Line by line, set down all the data below exactly, omitting any picture.

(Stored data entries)

•••••

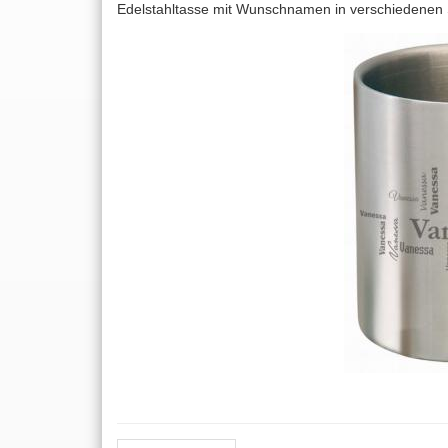
Edelstahltasse mit Wunschnamen in verschiedenen S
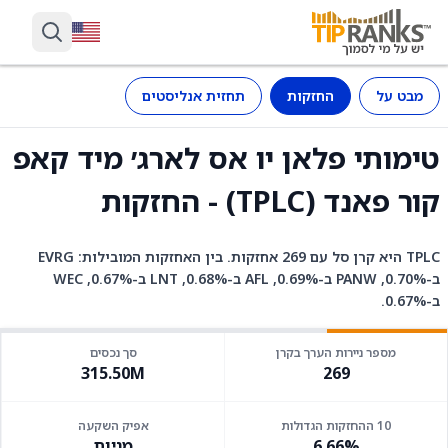
מבט על
החזקות
תחזית אנליסטים
טימותי פלאן יו אס לארג׳ מיד קאפ
קור פאנד (TPLC) - החזקות
TPLC היא קרן סל עם 269 אחזקות. בין האחזקות המובילות: EVRG
ב-0.70%, PANW ב-0.69%, AFL ב-0.68%, LNT ב-0.67%, WEC
ב-0.67%.
מספר ניירות הערך בקרן
סך נכסים
315.50M
269
10 ההחזקות הגדולות
אפיק השקעה
6.66%
מניות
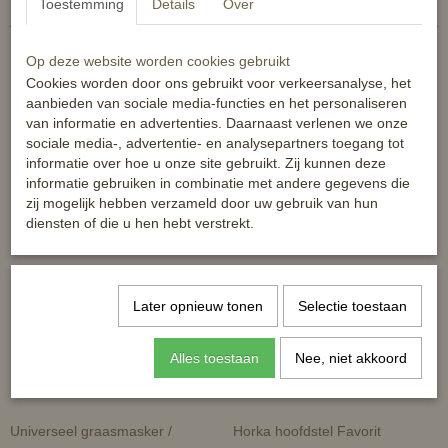
Toestemming
Details
Over
EAN code
6438076179957
Reacties
Op deze website worden cookies gebruikt
Cookies worden door ons gebruikt voor verkeersanalyse, het
aanbieden van sociale media-functies en het personaliseren
van informatie en advertenties. Daarnaast verlenen we onze
sociale media-, advertentie- en analysepartners toegang tot
informatie over hoe u onze site gebruikt. Zij kunnen deze
informatie gebruiken in combinatie met andere gegevens die
Ook interessant
zij mogelijk hebben verzameld door uw gebruik van hun
diensten of die u hen hebt verstrekt.
Later opnieuw tonen
Selectie toestaan
Alles toestaan
Nee, niet akkoord
Universeel graasmasker /
Horka hoofdstel Favorit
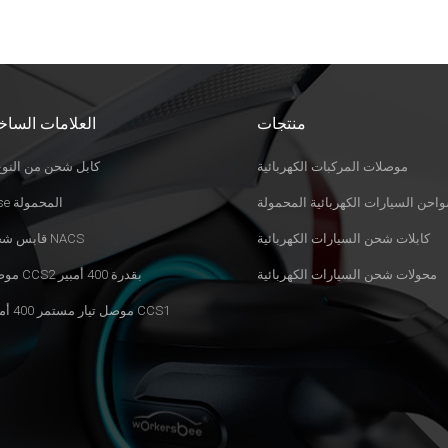
منتجات
العلامات الساخ
موصلات المركبات الكهربائية
كابل شحن من النوع 
احن السيارات الكهربائية المحمولة
Evse المحمولة
كابلات شحن السيارات الكهربائية
قابس شحن NACS
محولات شحن السيارات الكهربائية
موصل CCS2 بقدرة 400 أمبير
موصل تيار مستمر 400 أمبير CCS1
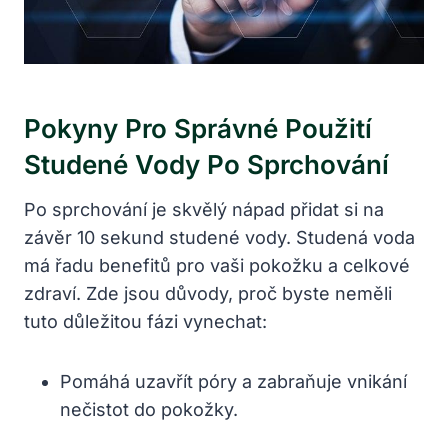
Pokyny Pro Správné Použití
Studené Vody Po Sprchování
Po sprchování je skvělý nápad přidat si na
závěr 10 sekund studené vody. Studená voda
má řadu benefitů pro vaši pokožku a celkové
zdraví. Zde jsou důvody, proč byste neměli
tuto důležitou fázi vynechat:
Pomáhá uzavřít póry a zabraňuje vnikání
nečistot do pokožky.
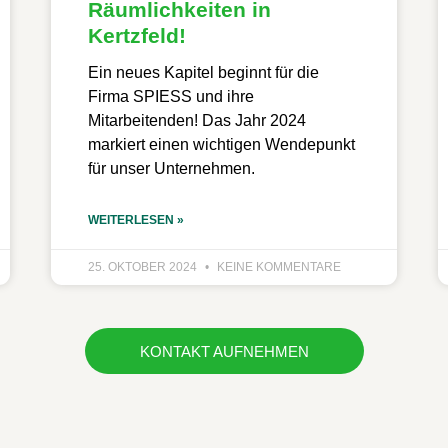
Räumlichkeiten in
Kertzfeld!
Ein neues Kapitel beginnt für die
Firma SPIESS und ihre
Mitarbeitenden! Das Jahr 2024
markiert einen wichtigen Wendepunkt
für unser Unternehmen.
WEITERLESEN »
25. OKTOBER 2024
KEINE KOMMENTARE
KONTAKT AUFNEHMEN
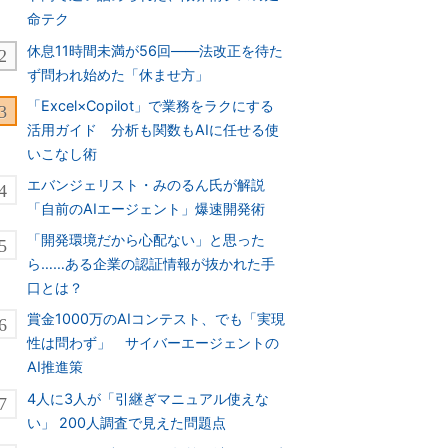
命テク
休息11時間未満が56回――法改正を待た
ず問われ始めた「休ませ方」
「Excel×Copilot」で業務をラクにする
活用ガイド 分析も関数もAIに任せる使
いこなし術
エバンジェリスト・みのるん氏が解説
「自前のAIエージェント」爆速開発術
「開発環境だから心配ない」と思った
ら……ある企業の認証情報が抜かれた手
口とは？
賞金1000万のAIコンテスト、でも「実現
性は問わず」 サイバーエージェントの
AI推進策
4人に3人が「引継ぎマニュアル使えな
い」 200人調査で見えた問題点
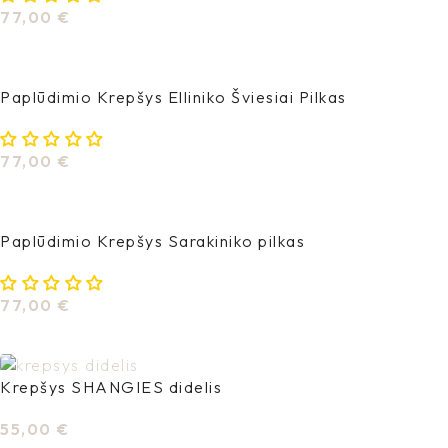
77,00
€
Į Krepšelį
Paplūdimio Krepšys Elliniko Šviesiai Pilkas
77,00
€
Į Krepšelį
Paplūdimio Krepšys Sarakiniko pilkas
77,00
€
Į Krepšelį
Krepšys SHANGIES didelis
55,00
€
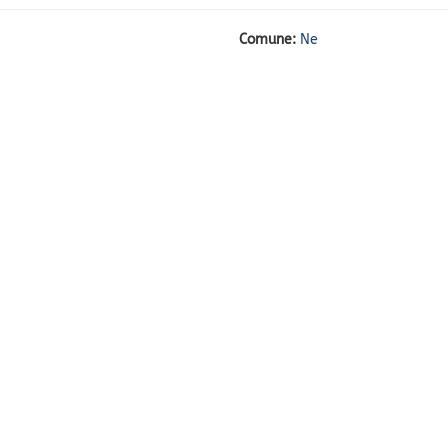
Comune:
Ne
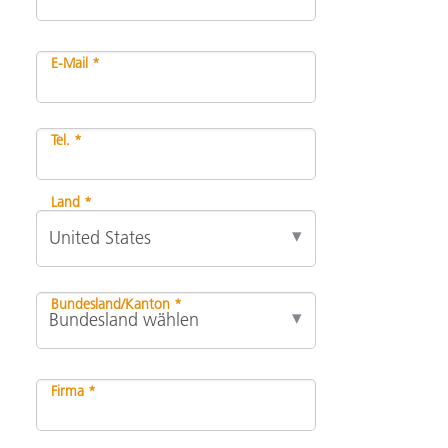
E-Mail *
Tel. *
Land *
Bundesland/Kanton *
Firma *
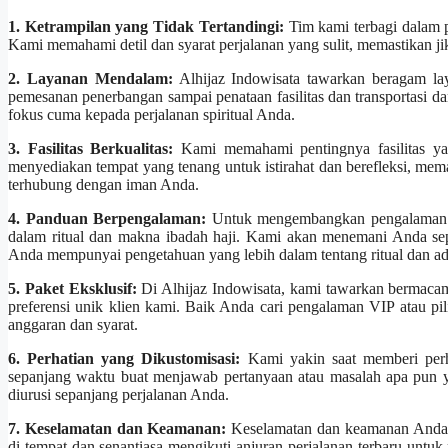
1. Ketrampilan yang Tidak Tertandingi:
Tim kami terbagi dalam p
Kami memahami detil dan syarat perjalanan yang sulit, memastikan ji
2. Layanan Mendalam:
Alhijaz Indowisata tawarkan beragam la
pemesanan penerbangan sampai penataan fasilitas dan transportasi 
fokus cuma kepada perjalanan spiritual Anda.
3. Fasilitas Berkualitas:
Kami memahami pentingnya fasilitas ya
menyediakan tempat yang tenang untuk istirahat dan berefleksi, me
terhubung dengan iman Anda.
4. Panduan Berpengalaman:
Untuk mengembangkan pengalaman ha
dalam ritual dan makna ibadah haji. Kami akan menemani Anda se
Anda mempunyai pengetahuan yang lebih dalam tentang ritual dan adat
5. Paket Eksklusif:
Di Alhijaz Indowisata, kami tawarkan bermacam
preferensi unik klien kami. Baik Anda cari pengalaman VIP atau p
anggaran dan syarat.
6. Perhatian yang Dikustomisasi:
Kami yakin saat memberi perha
sepanjang waktu buat menjawab pertanyaan atau masalah apa pun 
diurusi sepanjang perjalanan Anda.
7. Keselamatan dan Keamanan:
Keselamatan dan keamanan Anda 
di tempat dan senantiasa mengikuti anjuran perjalanan terbaru untu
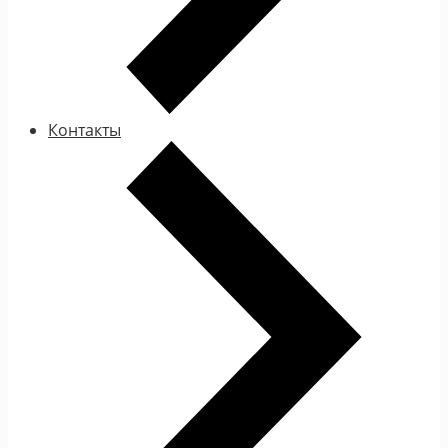
Контакты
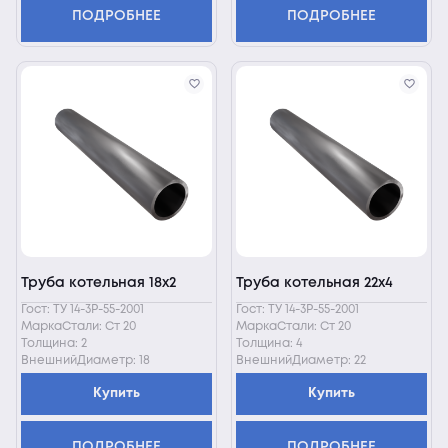
ПОДРОБНЕЕ
ПОДРОБНЕЕ
Труба котельная 18х2
Труба котельная 22х4
Гост: ТУ 14-3Р-55-2001
Гост: ТУ 14-3Р-55-2001
МаркаСтали: Ст 20
МаркаСтали: Ст 20
Толщина: 2
Толщина: 4
ВнешнийДиаметр: 18
ВнешнийДиаметр: 22
Купить
Купить
ПОДРОБНЕЕ
ПОДРОБНЕЕ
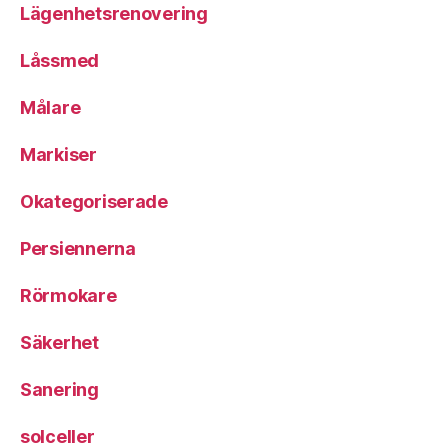
Lägenhetsrenovering
Låssmed
Målare
Markiser
Okategoriserade
Persiennerna
Rörmokare
Säkerhet
Sanering
solceller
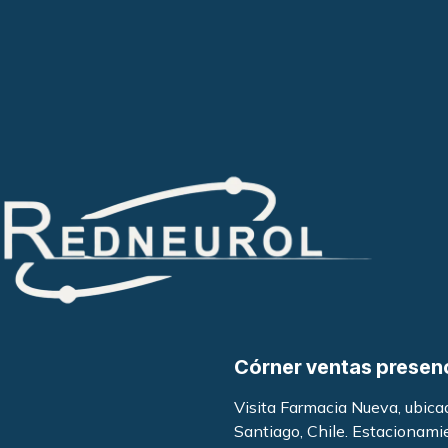
Córner ventas presen
Visita Farmacia Nueva, ubic
Santiago, Chile. Estacionami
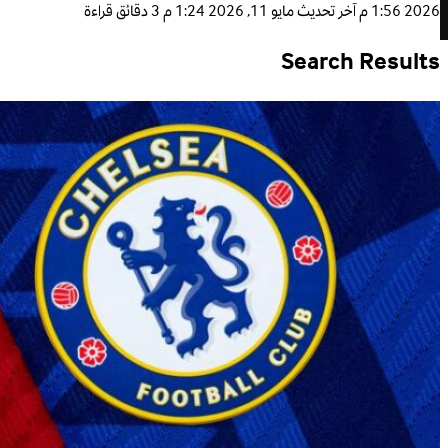
2026 1:56 م
آخر تحديث
مايو 11, 2026 1:24 م
3 دقائق قراءة
Search Results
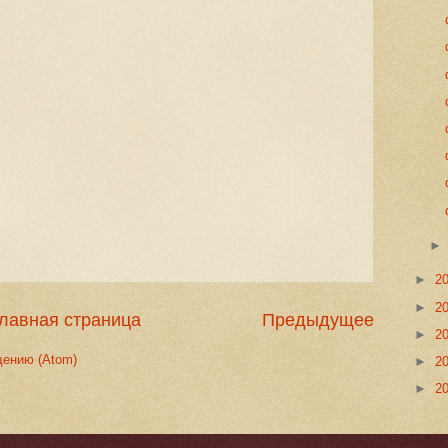
►
2
►
2
лавная страница
Предыдущее
►
2
щению (Atom)
►
2
►
2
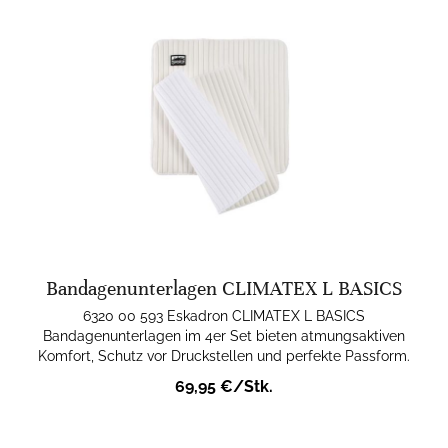
Bandagenunterlagen CLIMATEX L BASICS
6320 00 593 Eskadron CLIMATEX L BASICS
Bandagenunterlagen im 4er Set bieten atmungsaktiven
Komfort, Schutz vor Druckstellen und perfekte Passform.
69,95 €/Stk.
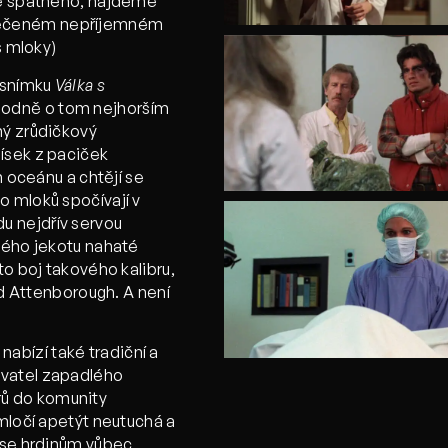
ze špatného, najdeme
 v řečeném nepříjemném
s mloky)
ě snímku
Válka s
hodně o tom nejhorším
ný zrůdičkový
ísek z paciček
n oceánu a chtějí se
o mloků spočívají v
u nejdřív servou
kého jekotu nahaté
to boj takového kalibru,
id Attenborough. A není
bízí také tradiční a
yvatel zapadlého
ů do komunity
 mločí apetýt neutuchá a
í se hrdinům vůbec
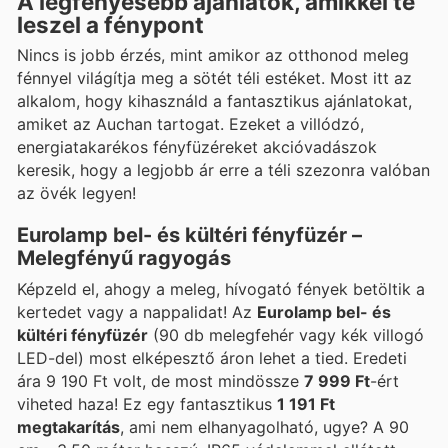
A legfényesebb ajánlatok, amikkel te
leszel a fénypont
Nincs is jobb érzés, mint amikor az otthonod meleg
fénnyel világítja meg a sötét téli estéket. Most itt az
alkalom, hogy kihasználd a fantasztikus ajánlatokat,
amiket az Auchan tartogat. Ezeket a villódzó,
energiatakarékos fényfüzéreket akcióvadászok
keresik, hogy a legjobb ár erre a téli szezonra valóban
az övék legyen!
Eurolamp bel- és kültéri fényfüzér –
Melegfényű ragyogás
Képzeld el, ahogy a meleg, hívogató fények betöltik a
kertedet vagy a nappalidat! Az
Eurolamp bel- és
kültéri fényfüzér
(90 db melegfehér vagy kék villogó
LED-del) most elképesztő áron lehet a tied. Eredeti
ára 9 190 Ft volt, de most mindössze
7 999 Ft
-ért
viheted haza! Ez egy fantasztikus
1 191 Ft
megtakarítás
, ami nem elhanyagolható, ugye? A 90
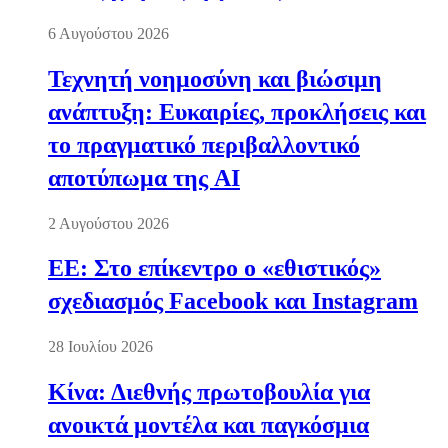
6 Αυγούστου 2026
Τεχνητή νοημοσύνη και βιώσιμη
ανάπτυξη: Ευκαιρίες, προκλήσεις και
το πραγματικό περιβαλλοντικό
αποτύπωμα της AI
2 Αυγούστου 2026
ΕΕ: Στο επίκεντρο ο «εθιστικός»
σχεδιασμός Facebook και Instagram
28 Ιουλίου 2026
Κίνα: Διεθνής πρωτοβουλία για
ανοικτά μοντέλα και παγκόσμια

•••••

SOLUTION FOR THIS EXERCISE:
Edelstahltasse mit Wunschnamen in verschiedenen S
מבט על
החזקות
תחזית אנליסטים
טימותי פלאן יו אס לארג׳ מיד קאפ
קור פאנד (TPLC) - החזקות
TPLC היא קרן סל עם 269 אחזקות. בין האחזקות המובילות: EVRG
ב-0.70%, PANW ב-0.69%, AFL ב-0.68%, LNT ב-0.67%, WEC
ב-0.67%.
מספר ניירות הערך בקרן
סך נכסים
315.50M
269
10 ההחזקות הגדולות
אפיק השקעה
6.66%
מניות
Toestemming
Details
Over
EAN code
6438076179957
Reacties
Op deze website worden cookies gebruikt
Cookies worden door ons gebruikt voor verkeersanalyse, het
aanbieden van sociale media-functies en het personaliseren
van informatie en advertenties. Daarnaast verlenen we onze
sociale media-, advertentie- en analysepartners toegang tot
informatie over hoe u onze site gebruikt. Zij kunnen deze
informatie gebruiken in combinatie met andere gegevens die
Ook interessant
zij mogelijk hebben verzameld door uw gebruik van hun
diensten of die u hen hebt verstrekt.
Later opnieuw tonen
Selectie toestaan
Alles toestaan
Nee, niet akkoord
Universeel graasmasker /
Horka hoofdstel Favorit
منتجات
العلامات الساخ
موصلات المركبات الكهربائية
كابل شحن من النوع 
احن السيارات الكهربائية المحمولة
Evse المحمولة
كابلات شحن السيارات الكهربائية
قابس شحن NACS
محولات شحن السيارات الكهربائية
موصل CCS2 بقدرة 400 أمبير
موصل تيار مستمر 400 أمبير CCS1
Pokyny Pro Správné Použití
Studené Vody Po Sprchování
Po sprchování je skvělý nápad přidat si na
závěr 10 sekund studené vody. Studená voda
má řadu benefitů pro vaši pokožku a celkové
zdraví. Zde jsou důvody, proč byste neměli
tuto důležitou fázi vynechat:
Pomáhá uzavřít póry a zabraňuje vnikání
nečistot do pokožky.
Räumlichkeiten in
Kertzfeld!
Ein neues Kapitel beginnt für die
Firma SPIESS und ihre
Mitarbeitenden! Das Jahr 2024
markiert einen wichtigen Wendepunkt
für unser Unternehmen.
WEITERLESEN »
25. OKTOBER 2024
KEINE KOMMENTARE
KONTAKT AUFNEHMEN
命テク
休息11時間未満が56回――法改正を待た
ず問われ始めた「休ませ方」
「Excel×Copilot」で業務をラクにする
活用ガイド 分析も関数もAIに任せる使
いこなし術
エバンジェリスト・みのるん氏が解説
「自前のAIエージェント」爆速開発術
「開発環境だから心配ない」と思った
ら……ある企業の認証情報が抜かれた手
口とは？
賞金1000万のAIコンテスト、でも「実現
性は問わず」 サイバーエージェントの
AI推進策
4人に3人が「引継ぎマニュアル使えな
い」 200人調査で見えた問題点
77,00
€
Į Krepšelį
Paplūdimio Krepšys Elliniko Šviesiai Pilkas
77,00
€
Į Krepšelį
Paplūdimio Krepšys Sarakiniko pilkas
77,00
€
Į Krepšelį
Krepšys SHANGIES didelis
55,00
€
Comune:
Ne
E-Mail *
Tel. *
Land *
Bundesland/Kanton *
Firma *
1. Ketrampilan yang Tidak Tertandingi:
Tim kami terbagi dalam p
Kami memahami detil dan syarat perjalanan yang sulit, memastikan ji
2. Layanan Mendalam:
Alhijaz Indowisata tawarkan beragam la
pemesanan penerbangan sampai penataan fasilitas dan transportasi 
fokus cuma kepada perjalanan spiritual Anda.
3. Fasilitas Berkualitas:
Kami memahami pentingnya fasilitas ya
menyediakan tempat yang tenang untuk istirahat dan berefleksi, me
terhubung dengan iman Anda.
4. Panduan Berpengalaman:
Untuk mengembangkan pengalaman ha
dalam ritual dan makna ibadah haji. Kami akan menemani Anda se
Anda mempunyai pengetahuan yang lebih dalam tentang ritual dan adat
5. Paket Eksklusif:
Di Alhijaz Indowisata, kami tawarkan bermacam
preferensi unik klien kami. Baik Anda cari pengalaman VIP atau p
anggaran dan syarat.
6. Perhatian yang Dikustomisasi:
Kami yakin saat memberi perha
sepanjang waktu buat menjawab pertanyaan atau masalah apa pun 
diurusi sepanjang perjalanan Anda.
7. Keselamatan dan Keamanan:
Keselamatan dan keamanan Anda 
di tempat dan senantiasa mengikuti anjuran perjalanan terbaru untu
Контакты
ПОДРОБНЕЕ
ПОДРОБНЕЕ
Труба котельная 18х2
Труба котельная 22х4
Гост: ТУ 14-3Р-55-2001
Гост: ТУ 14-3Р-55-2001
МаркаСтали: Ст 20
МаркаСтали: Ст 20
Толщина: 2
Толщина: 4
ВнешнийДиаметр: 18
ВнешнийДиаметр: 22
Купить
Купить
ПОДРОБНЕЕ
ПОДРОБНЕЕ
Lägenhetsrenovering
Låssmed
Målare
Markiser
Okategoriserade
Persiennerna
Rörmokare
Säkerhet
Sanering
solceller
Córner ventas presen
Visita Farmacia Nueva, ubic
Santiago, Chile. Estacionami
2026 1:56 م
آخر تحديث
مايو 11, 2026 1:24 م
3 دقائق قراءة
Search Results
►
2
►
2
лавная страница
Предыдущее
►
2
щению (Atom)
►
2
►
2
Bandagenunterlagen CLIMATEX L BASICS
6320 00 593 Eskadron CLIMATEX L BASICS
Bandagenunterlagen im 4er Set bieten atmungsaktiven
Komfort, Schutz vor Druckstellen und perfekte Passform.
69,95 €/Stk.
ze špatného, najdeme
 v řečeném nepříjemném
s mloky)
ě snímku
Válka s
hodně o tom nejhorším
ný zrůdičkový
ísek z paciček
n oceánu a chtějí se
o mloků spočívají v
u nejdřív servou
kého jekotu nahaté
to boj takového kalibru,
id Attenborough. A není
bízí také tradiční a
yvatel zapadlého
ů do komunity
 mločí apetýt neutuchá a
í se hrdinům vůbec
A legfényesebb ajánlatok, amikkel te
leszel a fénypont
Nincs is jobb érzés, mint amikor az otthonod meleg
fénnyel világítja meg a sötét téli estéket. Most itt az
alkalom, hogy kihasználd a fantasztikus ajánlatokat,
amiket az Auchan tartogat. Ezeket a villódzó,
energiatakarékos fényfüzéreket akcióvadászok
keresik, hogy a legjobb ár erre a téli szezonra valóban
az övék legyen!
Eurolamp bel- és kültéri fényfüzér –
Melegfényű ragyogás
Képzeld el, ahogy a meleg, hívogató fények betöltik a
kertedet vagy a nappalidat! Az
Eurolamp bel- és
kültéri fényfüzér
(90 db melegfehér vagy kék villogó
LED-del) most elképesztő áron lehet a tied. Eredeti
ára 9 190 Ft volt, de most mindössze
7 999 Ft
-ért
viheted haza! Ez egy fantasztikus
1 191 Ft
megtakarítás
, ami nem elhanyagolható, ugye? A 90
6 Αυγούστου 2026
Τεχνητή νοημοσύνη και βιώσιμη
ανάπτυξη: Ευκαιρίες, προκλήσεις και
το πραγματικό περιβαλλοντικό
αποτύπωμα της AI
2 Αυγούστου 2026
ΕΕ: Στο επίκεντρο ο «εθιστικός»
σχεδιασμός Facebook και Instagram
28 Ιουλίου 2026
Κίνα: Διεθνής πρωτοβουλία για
ανοικτά μοντέλα και παγκόσμια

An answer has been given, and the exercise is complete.